**** Raw data ****

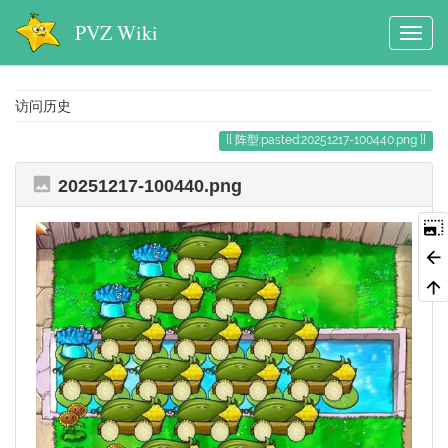
PVZ Wiki
访问历史
阵型:pasted:20251217-100440.png
20251217-100440.png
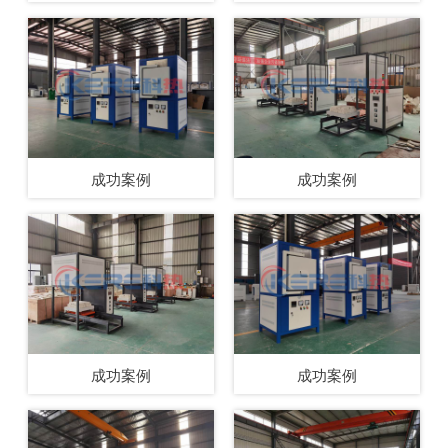
成功案例
成功案例
成功案例
成功案例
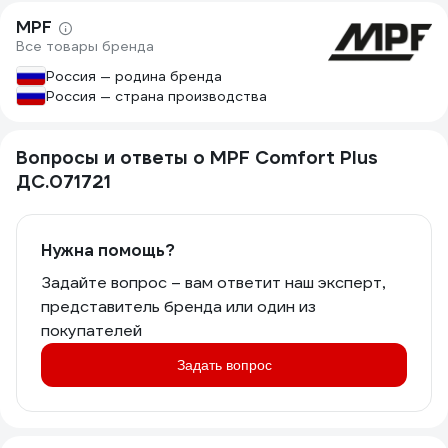
MPF
Все товары бренда
Россия — родина бренда
Россия — страна производства
Вопросы и ответы о MPF Comfort Plus
ДС.071721
Нужна помощь?
Задайте вопрос – вам ответит наш эксперт,
представитель бренда или один из
покупателей
Задать вопрос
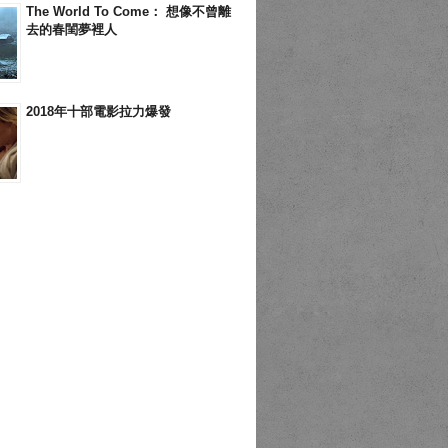
The World To Come： 想像不曾離
去的春閨夢裡人
2018年十部電影拉力爆發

****

§ **Exercise aim**
The answer should be an exact restatement of every entry, with the pictures omitted.

§ **Answer box**
PVZ Wiki
访问历史
阵型:pasted:20251217-100440.png
20251217-100440.png
成功案例
成功案例
成功案例
成功案例
MPF
Все товары бренда
Россия — родина бренда
Россия — страна производства
Вопросы и ответы о MPF Comfort Plus
ДС.071721
Нужна помощь?
Задайте вопрос – вам ответит наш эксперт,
представитель бренда или один из
покупателей
Задать вопрос
The World To Come： 想像不曾離
去的春閨夢裡人
2018年十部電影拉力爆發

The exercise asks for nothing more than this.